Goldman Sachs identifies key catalyst for Japan’s equity market
Wajeeh Khan
Feb 16, 2026, 12:17 PM

Japanese stocks have been on a tear in recent weeks, fuelled by a historic landslide election victory for Prime Minister Sanae Takaichi and a robust corporate earnings season.

The benchmark Nikkei 225 index has rallied over 4.0% recently to “record highs” as domestic and foreign investor alike cheered the political stability and Takaichi’s “Sanaenomics” agenda of fiscal expansion.

Despite this rally, however, Goldman Sachs remains decidedly “overweight” on Japanese stocks – arguing they’re not out of juice just yet.

The investment bank points to structural improvements in corporate governance and massive share buybacks as the real engines of growth, keeping Japan at the top of its “global conviction list” for 2026.

What may drive Japanese stocks higher in the near-term

According to Goldman Sachs’ senior strategist Bruce Kirk, the “next major catalyst” for Japanese stocks is the upcoming diplomatic mission to Washington.

Prime Minister Takaichi is scheduled to meet with President Donald Trump on March 19, a summit that he dubbed a pivotal moment for market sentiment in a CNBC interview today.

Kirk expects a “flurry of announcements” involving both Japanese and US firms that could unlock the next leg of this rally.

Such summits have historically served as launchpads for “bilateral industrial cooperation.”

With President Trump having officially endorsed Takaichi even before her election win, the market expects this “unshakable solidarity” to result in concrete economic wins that may help Japanese stocks.

Which sector will benefit the most from the March 19 summit

When looking at where the money will flow, Bruce Kirk named sectors where Japan possesses the “expertise that the US needs to reindustrialise.”

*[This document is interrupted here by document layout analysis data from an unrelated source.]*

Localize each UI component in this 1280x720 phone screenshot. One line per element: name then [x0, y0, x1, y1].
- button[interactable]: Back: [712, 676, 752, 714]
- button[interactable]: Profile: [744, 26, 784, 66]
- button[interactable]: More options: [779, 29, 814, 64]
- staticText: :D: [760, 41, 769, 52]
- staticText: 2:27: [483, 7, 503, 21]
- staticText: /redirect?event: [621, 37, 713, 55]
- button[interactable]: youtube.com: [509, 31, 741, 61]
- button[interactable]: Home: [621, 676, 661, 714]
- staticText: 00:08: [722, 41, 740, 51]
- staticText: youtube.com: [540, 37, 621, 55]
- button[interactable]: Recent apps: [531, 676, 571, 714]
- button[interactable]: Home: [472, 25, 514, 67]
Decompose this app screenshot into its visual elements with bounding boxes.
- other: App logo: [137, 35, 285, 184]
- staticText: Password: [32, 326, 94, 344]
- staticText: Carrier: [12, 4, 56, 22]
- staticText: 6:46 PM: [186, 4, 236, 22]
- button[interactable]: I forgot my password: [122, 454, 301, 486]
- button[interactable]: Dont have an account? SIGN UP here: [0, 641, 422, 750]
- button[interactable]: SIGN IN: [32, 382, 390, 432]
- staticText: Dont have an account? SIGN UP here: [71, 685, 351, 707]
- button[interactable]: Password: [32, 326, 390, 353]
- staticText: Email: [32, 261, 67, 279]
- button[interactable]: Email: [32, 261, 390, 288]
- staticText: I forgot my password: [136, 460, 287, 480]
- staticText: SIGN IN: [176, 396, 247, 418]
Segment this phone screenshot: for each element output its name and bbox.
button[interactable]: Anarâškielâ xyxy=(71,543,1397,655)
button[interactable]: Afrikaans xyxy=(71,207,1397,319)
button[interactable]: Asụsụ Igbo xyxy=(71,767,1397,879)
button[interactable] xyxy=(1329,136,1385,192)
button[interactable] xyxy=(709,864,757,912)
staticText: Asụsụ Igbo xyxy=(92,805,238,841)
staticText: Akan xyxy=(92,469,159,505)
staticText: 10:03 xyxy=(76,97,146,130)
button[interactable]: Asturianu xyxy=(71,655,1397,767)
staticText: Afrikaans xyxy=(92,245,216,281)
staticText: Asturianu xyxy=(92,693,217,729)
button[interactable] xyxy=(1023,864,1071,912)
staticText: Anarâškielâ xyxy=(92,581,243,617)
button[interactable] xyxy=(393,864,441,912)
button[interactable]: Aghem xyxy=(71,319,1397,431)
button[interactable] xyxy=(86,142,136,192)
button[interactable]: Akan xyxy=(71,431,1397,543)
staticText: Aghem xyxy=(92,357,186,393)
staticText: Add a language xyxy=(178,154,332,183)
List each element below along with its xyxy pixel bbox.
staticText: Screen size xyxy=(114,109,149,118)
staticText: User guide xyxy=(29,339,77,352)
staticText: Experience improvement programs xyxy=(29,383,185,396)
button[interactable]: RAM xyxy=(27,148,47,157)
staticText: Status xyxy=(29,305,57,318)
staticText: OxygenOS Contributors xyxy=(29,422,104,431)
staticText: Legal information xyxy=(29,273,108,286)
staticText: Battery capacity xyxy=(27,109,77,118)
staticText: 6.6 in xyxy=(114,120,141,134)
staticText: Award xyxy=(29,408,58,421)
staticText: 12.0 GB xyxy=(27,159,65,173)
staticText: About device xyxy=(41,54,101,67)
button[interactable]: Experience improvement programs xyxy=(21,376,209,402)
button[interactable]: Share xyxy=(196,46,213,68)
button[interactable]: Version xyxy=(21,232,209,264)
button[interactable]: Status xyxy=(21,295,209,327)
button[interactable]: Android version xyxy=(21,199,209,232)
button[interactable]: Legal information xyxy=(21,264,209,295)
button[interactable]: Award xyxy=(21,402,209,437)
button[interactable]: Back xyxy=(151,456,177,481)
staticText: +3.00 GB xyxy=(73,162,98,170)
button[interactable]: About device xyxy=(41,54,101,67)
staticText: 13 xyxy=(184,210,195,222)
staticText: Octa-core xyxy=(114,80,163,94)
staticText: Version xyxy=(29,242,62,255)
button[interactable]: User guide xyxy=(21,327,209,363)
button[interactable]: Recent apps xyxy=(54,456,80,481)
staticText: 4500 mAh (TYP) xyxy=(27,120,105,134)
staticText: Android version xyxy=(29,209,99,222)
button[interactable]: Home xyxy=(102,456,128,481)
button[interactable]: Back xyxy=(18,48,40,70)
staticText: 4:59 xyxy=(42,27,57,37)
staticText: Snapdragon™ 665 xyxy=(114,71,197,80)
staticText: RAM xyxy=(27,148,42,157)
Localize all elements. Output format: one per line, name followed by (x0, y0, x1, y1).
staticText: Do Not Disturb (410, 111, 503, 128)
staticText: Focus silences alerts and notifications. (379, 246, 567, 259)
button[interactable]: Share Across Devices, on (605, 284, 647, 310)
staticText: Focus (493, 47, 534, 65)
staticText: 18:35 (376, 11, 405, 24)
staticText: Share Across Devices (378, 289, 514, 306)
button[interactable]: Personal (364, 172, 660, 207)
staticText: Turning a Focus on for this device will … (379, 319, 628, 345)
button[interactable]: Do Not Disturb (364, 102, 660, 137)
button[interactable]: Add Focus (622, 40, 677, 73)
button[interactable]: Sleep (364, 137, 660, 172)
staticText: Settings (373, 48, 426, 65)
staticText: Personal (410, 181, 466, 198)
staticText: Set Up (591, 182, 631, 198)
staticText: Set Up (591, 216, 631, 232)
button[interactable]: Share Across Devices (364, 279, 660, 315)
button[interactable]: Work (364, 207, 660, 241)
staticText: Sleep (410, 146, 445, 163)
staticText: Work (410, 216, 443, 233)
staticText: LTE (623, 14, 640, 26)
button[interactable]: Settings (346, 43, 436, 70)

On “Squawk Box Asia”, he pointed to sectors like defence, shipbuilding, and factory automation as prime beneficiaries of growing trans-Pacific cooperation.

“Over the weekend, the US put out a new policy document around the restoration of its maritime dominance,” Kirk noted, adding Japan and South Korea were specifically named as vital partners.

This strategic alignment makes Japanese industrial stocks a unique “safe haven” for investors wary of the policy-induced volatility seen in other markets.

Moreover, Nikkei’s tech-heavy composition allows it to capture AI-related growth while remaining anchored by these “AI-safe” industrial giants that provide structural stability.

A structural shift that warrants owning Japanese stocks

The final piece of the puzzle lies in the evolving profile of the Japanese market’s buyer base.

While retail investors have been net sellers, Goldman Sachs is fixated on “US dollar-denominated investors” who are starting to feel the pain of being underweight.

With the Topix up 15% and the Nikkei up 16% year-to-date in dollar terms – handily outperforming a flat S&P 500 – the pressure to chase these returns is mounting.

Kirk suggests that the lack of a “serious correction” (greater than 5%) since April 2025 suggests a shift from “opportunistic” to “structural” positioning.

Now that foreign investors are viewing Japanese stocks as a long-term diversification play rather than a tactical trade, their continued participation could sustain the market’s upward trajectory for years to come.